In fact, the failings of the Jensen paper raised above are applicable across sectors where digital technologies are now being proposed as solutions by researchers for a wide variety of development challenges. No matter the context. No matter whether the information is actionable.

The Jensen paper used survey and some other data to make the simplistic causal inference about the efficacy of mobile phones. It overlooked the importance of Kerala's unique context - coastal geography, fishermen's co-operatives, intermediaries, credit relationships etc - which allowed its fishermen to make good use of mobile phones.

This is symptomatic of the largely superficial understanding exhibited by international development  experts, especially economic researchers schooled in rigorous quantitative techniques and with limited exposure to economic history and inter-disciplinary engagement, much less contextual experience.

It is common place for economists to undertake RCTs and data-focused research on a variety of development and social issues without too deep an understanding of the specific context in which those issues are situated.
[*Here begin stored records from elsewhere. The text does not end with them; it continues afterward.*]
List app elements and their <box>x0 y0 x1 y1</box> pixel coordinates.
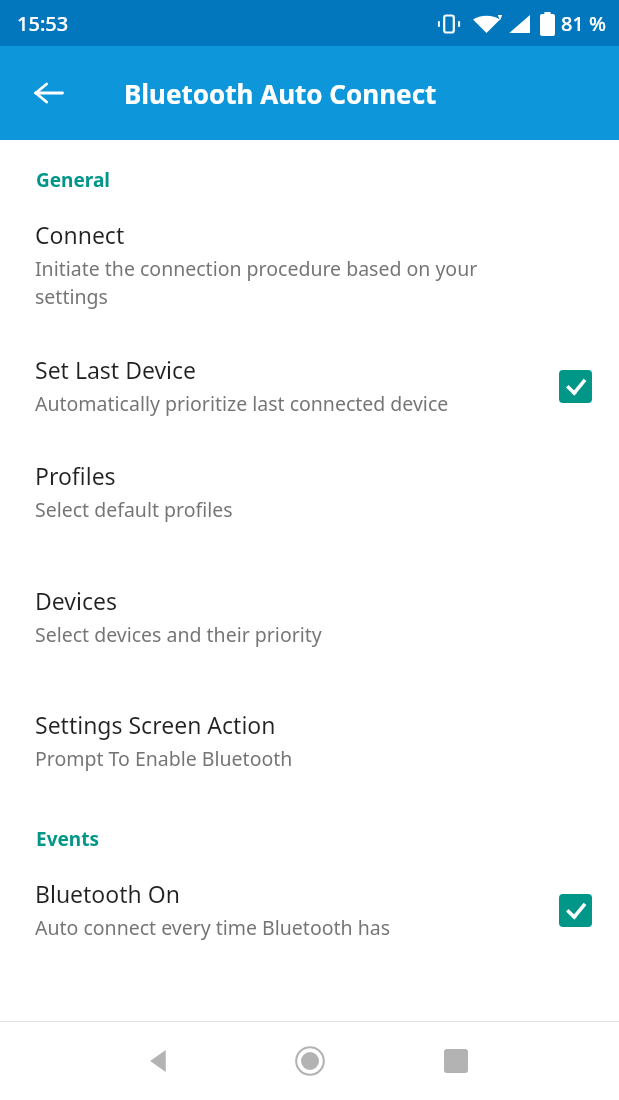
button[interactable]: Set Last Device toggle <box>551 362 599 410</box>
staticText: Events <box>36 826 99 852</box>
staticText: Auto connect every time Bluetooth has <box>35 914 390 941</box>
button[interactable]: Set Last Device <box>0 354 619 417</box>
button[interactable]: Devices <box>0 585 619 648</box>
button[interactable]: Bluetooth On <box>0 878 619 941</box>
staticText: Select devices and their priority <box>35 621 322 648</box>
staticText: Bluetooth Auto Connect <box>124 76 437 111</box>
staticText: 81 % <box>561 10 607 37</box>
staticText: Prompt To Enable Bluetooth <box>35 745 293 772</box>
staticText: Settings Screen Action <box>35 709 276 740</box>
button[interactable]: Home <box>280 1031 340 1091</box>
button[interactable]: Connect <box>0 219 619 310</box>
button[interactable]: General <box>0 167 619 193</box>
button[interactable]: Bluetooth On toggle <box>551 886 599 934</box>
button[interactable]: Settings Screen Action <box>0 709 619 772</box>
staticText: Select default profiles <box>35 496 233 523</box>
staticText: Connect <box>35 219 125 250</box>
button[interactable]: Profiles <box>0 460 619 523</box>
staticText: Profiles <box>35 460 116 491</box>
staticText: General <box>36 167 110 193</box>
button[interactable]: Events <box>0 826 619 852</box>
button[interactable]: Back <box>19 63 79 123</box>
staticText: Automatically prioritize last connected … <box>35 390 449 417</box>
staticText: Bluetooth On <box>35 878 180 909</box>
button[interactable]: Recent apps <box>426 1031 486 1091</box>
staticText: Initiate the connection procedure based … <box>35 255 543 310</box>
staticText: 15:53 <box>17 10 69 37</box>
button[interactable]: Back <box>130 1031 190 1091</box>
staticText: Set Last Device <box>35 354 197 385</box>
staticText: Devices <box>35 585 117 616</box>
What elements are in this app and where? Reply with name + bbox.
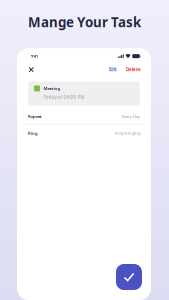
staticText: Delete <box>126 67 141 72</box>
staticText: Every Day <box>122 114 140 119</box>
staticText: Keep Ringing <box>115 130 140 136</box>
button[interactable]: Delete <box>124 64 143 76</box>
button[interactable]: Edit <box>107 64 119 76</box>
button[interactable]: Ring <box>17 125 151 141</box>
staticText: Repeat <box>28 114 42 119</box>
button[interactable]: Close <box>26 64 36 75</box>
staticText: 9:41 <box>31 54 38 59</box>
staticText: Mange Your Task <box>28 13 141 31</box>
button[interactable]: Save <box>116 264 142 290</box>
staticText: Edit <box>109 67 117 72</box>
staticText: Meeting <box>43 86 60 91</box>
staticText: Ring <box>28 130 38 136</box>
staticText: Today at 04:00 PM <box>43 94 84 100</box>
button[interactable]: Repeat <box>17 108 151 124</box>
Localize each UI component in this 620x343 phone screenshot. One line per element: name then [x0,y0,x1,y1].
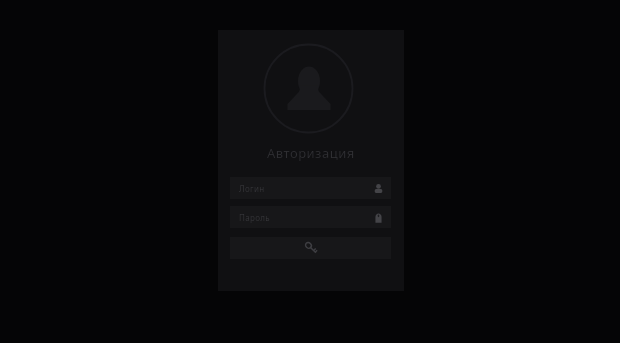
button[interactable]: Логин [230,177,391,199]
button[interactable]: Войти [230,237,391,259]
button[interactable]: Пароль [230,206,391,228]
staticText: Авторизация [267,144,355,162]
staticText: Пароль [239,212,271,223]
staticText: Логин [239,183,265,194]
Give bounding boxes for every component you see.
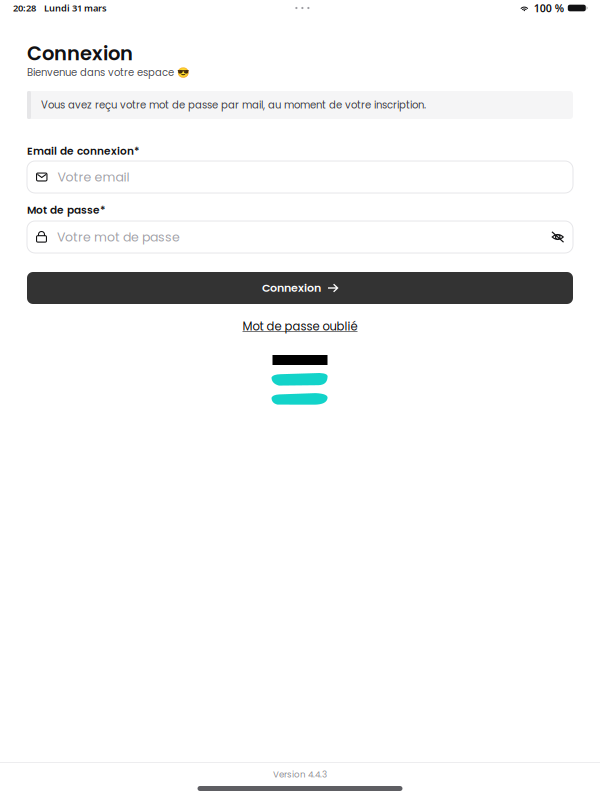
staticText: 100 % bbox=[534, 1, 564, 15]
staticText: Votre mot de passe bbox=[57, 228, 180, 246]
staticText: Connexion bbox=[27, 40, 133, 67]
button[interactable]: Afficher le mot de passe bbox=[548, 224, 568, 250]
button[interactable]: Connexion bbox=[27, 272, 573, 304]
staticText: Vous avez reçu votre mot de passe par ma… bbox=[41, 98, 426, 112]
staticText: Connexion bbox=[262, 280, 321, 296]
staticText: Mot de passe oublié bbox=[242, 318, 358, 335]
staticText: Mot de passe* bbox=[27, 203, 105, 217]
staticText: Email de connexion* bbox=[27, 144, 139, 158]
staticText: Lundi 31 mars bbox=[44, 2, 107, 14]
staticText: Bienvenue dans votre espace 😎 bbox=[27, 66, 189, 80]
button[interactable]: Mot de passe oublié bbox=[242, 320, 358, 333]
staticText: 20:28 bbox=[13, 2, 36, 14]
staticText: Version 4.4.3 bbox=[273, 768, 327, 780]
staticText: Votre email bbox=[58, 168, 130, 186]
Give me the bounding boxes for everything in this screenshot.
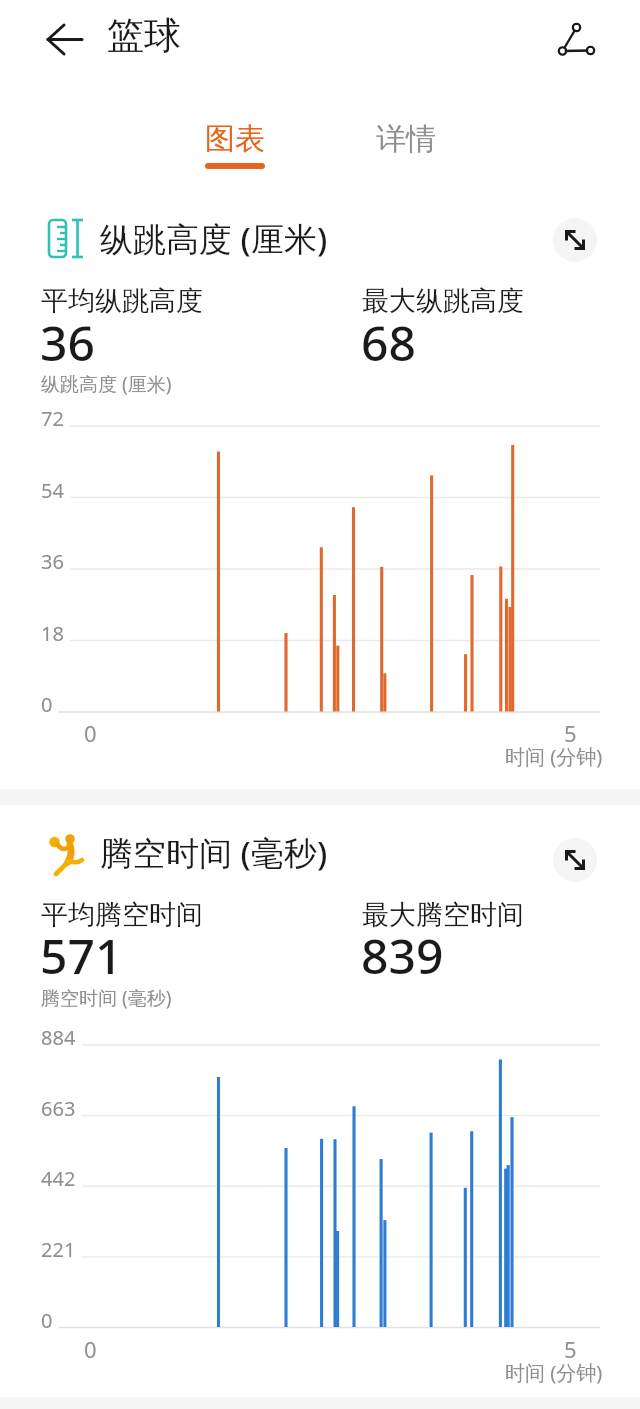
staticText: 腾空时间 (毫秒) [100,830,328,875]
staticText: 最大腾空时间 [362,898,524,932]
button[interactable] [553,218,597,262]
staticText: 571 [40,923,123,988]
staticText: 时间 (分钟) [505,1359,603,1386]
staticText: 36 [41,548,64,575]
staticText: 72 [41,405,64,432]
staticText: 663 [41,1095,76,1122]
staticText: 平均腾空时间 [41,898,203,932]
button[interactable] [553,838,597,882]
staticText: 5 [564,1334,577,1364]
staticText: 平均纵跳高度 [41,284,203,318]
staticText: 839 [361,923,444,988]
staticText: 时间 (分钟) [505,743,603,770]
staticText: 68 [361,310,416,375]
button[interactable] [40,18,88,62]
staticText: 5 [564,718,577,748]
staticText: 纵跳高度 (厘米) [41,371,172,397]
staticText: 221 [41,1236,76,1263]
staticText: 腾空时间 (毫秒) [41,985,172,1011]
staticText: 0 [41,1307,53,1334]
staticText: 纵跳高度 (厘米) [100,216,328,261]
staticText: 0 [84,1334,97,1364]
staticText: 18 [41,620,64,647]
staticText: 详情 [376,120,436,158]
staticText: 0 [84,718,97,748]
button[interactable] [548,12,604,68]
staticText: 图表 [205,120,265,158]
button[interactable]: 详情 [346,112,466,174]
staticText: 0 [41,691,53,718]
staticText: 54 [41,477,64,504]
staticText: 最大纵跳高度 [362,284,524,318]
staticText: 442 [41,1165,76,1192]
button[interactable]: 图表 [175,112,295,174]
staticText: 36 [40,310,95,375]
staticText: 884 [41,1024,76,1051]
staticText: 篮球 [107,12,181,59]
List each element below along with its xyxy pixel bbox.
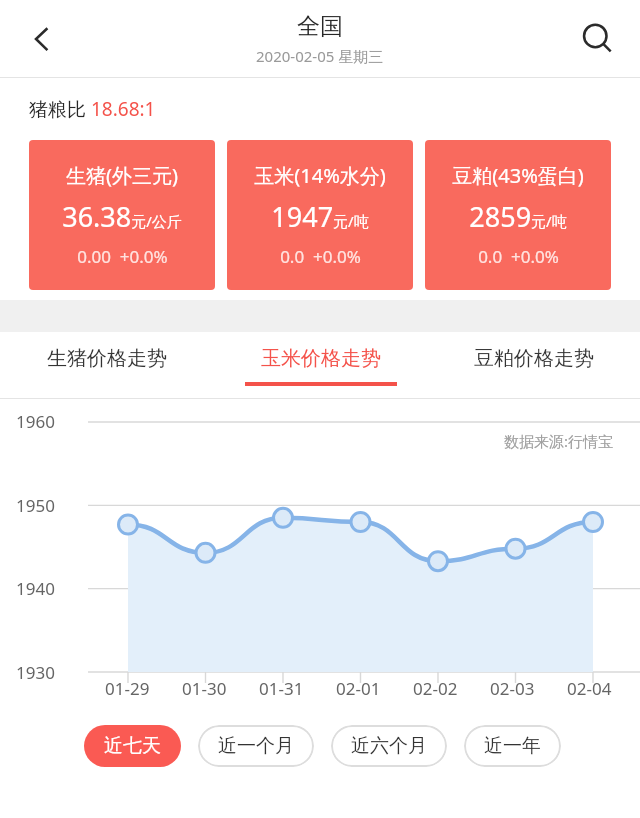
staticText: 近七天: [104, 734, 161, 758]
staticText: 36.38元/公斤: [62, 198, 182, 235]
staticText: 0.0 +0.0%: [280, 245, 361, 268]
staticText: 生猪价格走势: [47, 346, 167, 371]
staticText: 生猪(外三元): [66, 162, 178, 189]
button[interactable]: 玉米(14%水分): [227, 140, 413, 290]
button[interactable]: 近六个月: [331, 725, 447, 767]
button[interactable]: 近一年: [464, 725, 561, 767]
button[interactable]: Search: [570, 11, 626, 67]
staticText: 0.0 +0.0%: [478, 245, 559, 268]
staticText: 02-03: [490, 677, 535, 700]
staticText: 1947元/吨: [271, 198, 369, 235]
staticText: 猪粮比 18.68:1: [29, 96, 156, 122]
staticText: 玉米价格走势: [261, 346, 381, 371]
button[interactable]: 近一个月: [198, 725, 314, 767]
staticText: 0.00 +0.0%: [77, 245, 168, 268]
staticText: 1960: [16, 410, 55, 433]
staticText: 1940: [16, 577, 55, 600]
staticText: 1930: [16, 661, 55, 684]
staticText: 近六个月: [351, 734, 427, 758]
button[interactable]: 生猪价格走势: [0, 332, 214, 398]
staticText: 01-30: [182, 677, 227, 700]
button[interactable]: 豆粕(43%蛋白): [425, 140, 611, 290]
staticText: 近一年: [484, 734, 541, 758]
staticText: 02-02: [413, 677, 458, 700]
staticText: 豆粕(43%蛋白): [452, 162, 584, 189]
staticText: 玉米(14%水分): [254, 162, 386, 189]
button[interactable]: 豆粕价格走势: [427, 332, 640, 398]
staticText: 豆粕价格走势: [474, 346, 594, 371]
staticText: 近一个月: [218, 734, 294, 758]
staticText: 01-29: [105, 677, 150, 700]
button[interactable]: 玉米价格走势: [214, 332, 427, 398]
staticText: 2859元/吨: [469, 198, 567, 235]
staticText: 2020-02-05 星期三: [256, 46, 384, 66]
staticText: 01-31: [259, 677, 304, 700]
button[interactable]: 生猪(外三元): [29, 140, 215, 290]
button[interactable]: 近七天: [84, 725, 181, 767]
staticText: 数据来源:行情宝: [504, 431, 614, 451]
staticText: 1950: [16, 494, 55, 517]
staticText: 02-04: [567, 677, 612, 700]
staticText: 02-01: [336, 677, 381, 700]
button[interactable]: Back: [14, 11, 70, 67]
staticText: 全国: [297, 12, 343, 41]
Such research does not sufficiently appreciate the underlying contextual factors that contribute to those issues; the cultural, social, and political consequences of the reform/intervention being proposed; the multiplicity of theories of change, and so on. The failure of economic models to account for real factors is widely discussed - inflation is caused by real factors and not just money supply, investment is motivated by real factors and not just low interest rates, and so on.

Another critique of the Jensen paper is here and here.

This also underlines the limitations of pure quantitative evaluations, including RCTs (in failing to decipher the blackbox), the importance of bringing it down from its current pedestal of being the touchstone for evidence, and focus instead on other more comprehensive and versatile forms of evidence, including rigorously done ethnographies. See Martin Ravallion and Jean Dreze.

Interestingly, the Srinivasan-Burrell paper was published in Information Technologies and International Development, and not any major Economics journals! And I have not come across any discussion that questions the original Jensen paper in light of this paper. A case of lack of intellectual honesty within the profession?